Une entreprise peut vendre à perte un bien ou un service si celui-ci n’est pas sa seule activité et que ses pertes sont compensées par d’autres gains, pour autant que la loi permette la vente à perte. Il est possible aussi pour une entreprise d’être déficitaire pendant un temps limité en attendant le retour de jours meilleurs afin de conserver ses employés et sa clientèle, autrement dit ses capacités de production et ses parts de marché.

Toutefois, cela paraît a priori impossible de façon permanente, sauf à imaginer que cette activité soit devenue une sorte d’article d’appel, les profits étant réalisés grâce à d’autres services.

Le pouvoir de création monétaire des banques

Certes, les banques ont des revenus procurés par des services diversifiés et par leurs facturations. Selon le cabinet Sémaphore Conseil, les frais de tenue de compte ont augmenté de 1 000 % en dix ans en France. Il existe aussi des frais de dossiers pour les prêts et les emprunteurs souscrivent des contrats d’assurance couvrant les prêts. On sait également que les banques prélèvent des pénalités importantes en cas de défaillances dans le remboursement des prêts. Remarquons que pour un établissement financier offrir un prêt à – 1 % est profitable si la ressource reprêtée a été obtenue à – 5 % (par exemple auprès de la Banque centrale).

Ajoutons que l’apport de liquidités par les politiques de quantitative easing des banques centrales diminue les risques des prêts quand le prix des biens ainsi acquis, comme l’immobilier, augmente du fait de l’accroissement considérable des moyens pour les payer.

Les taux négatifs n’empêchent pas les banques d’être rentables. Syda Productions/Shutterstock

Mais, la capacité des banques de prêter à taux nuls voire négatifs se situe ailleurs. Contrairement à une croyance commune de tels taux ne rendent pas les banques automatiquement déficitaires (même s’ils diminuent leur rentabilité). Car un prêt bancaire, pour l’essentiel, ne se fait plus par transformation en prêt d’une épargne préalable mais par création nette de monnaie via le crédit.

Pour la banque, le gain de l’émission monétaire se compose de l’ensemble formé par le capital, les intérêts et les frais de dossier payés par l’emprunteur, diminué de toutes les dépenses encourues par elle dans l’activité spécifique de prêt : notamment pour l’ouverture et la gestion du crédit, les dépôts, les paiements et les transferts en relation avec celui-ci et les réserves obligatoires et excédentaires (qui s’élèvent à environ 6 % des dépôts et sont maintenant soumises à prélèvement).

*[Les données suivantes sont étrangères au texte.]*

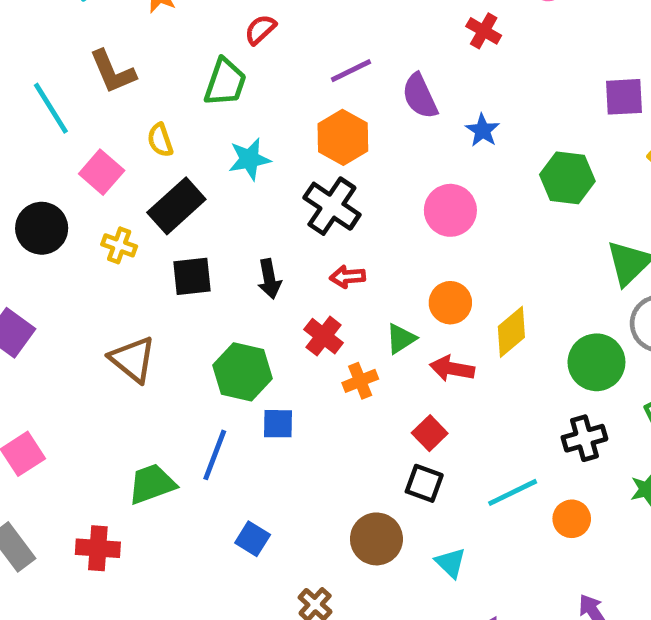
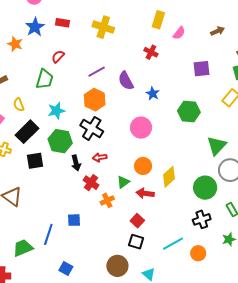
purple square: (624, 97) -> (202, 69), moved
black arrow: (269, 279) -> (76, 163), moved
green hexagon: (243, 372) -> (60, 141), moved

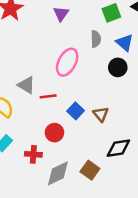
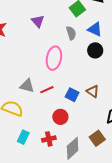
brown square: (90, 170) -> (97, 138), turned 35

Même si les taux devenaient nuls et même négatifs, toute chose égale par ailleurs, l’activité bancaire pourrait rester rentable.

La quadrature du cercle financier

Affirmer que les dépôts et épargnes en banques des clients devraient subir un taux d’intérêt négatif, afin de compenser ce qui serait en quelque sorte une perte sèche pour elles, est donc erroné. La proposition ignore l’actuel monopole des banques de création monétaire par le crédit et le dénouement de celui-ci dont elles bénéficient par l’acquittement des intérêts et des frais de gestion mais surtout par le remboursement du capital avancé… pour autant que le prêt soit bien remboursé.

Les pressions à la baisse des taux et de leur maintien à des niveaux planchers sont aujourd’hui multiples. Ils expriment une anticipation négative sur l’évolution de l’économie dite « réelle » : les inquiétudes quant à l’avenir suscitent peu de projets d’investissement (donc peu d’embauche) et une faible consommation. D’où des taux d’épargne élevés qui renforcent la situation.

Or, pour favoriser une relance économique, les autorités monétaires pensent qu’il faut tout faire pour maintenir un crédit pas cher, de façon à encourager la dépense et favoriser ainsi l’investissement. Une illusion quand les taux d’endettement des entreprises et des ménages sont déjà élevés et que la demande effective est insuffisante du fait de la baisse continue depuis les années 1980 dans la répartition de la part des salaires par rapport aux revenus du capital.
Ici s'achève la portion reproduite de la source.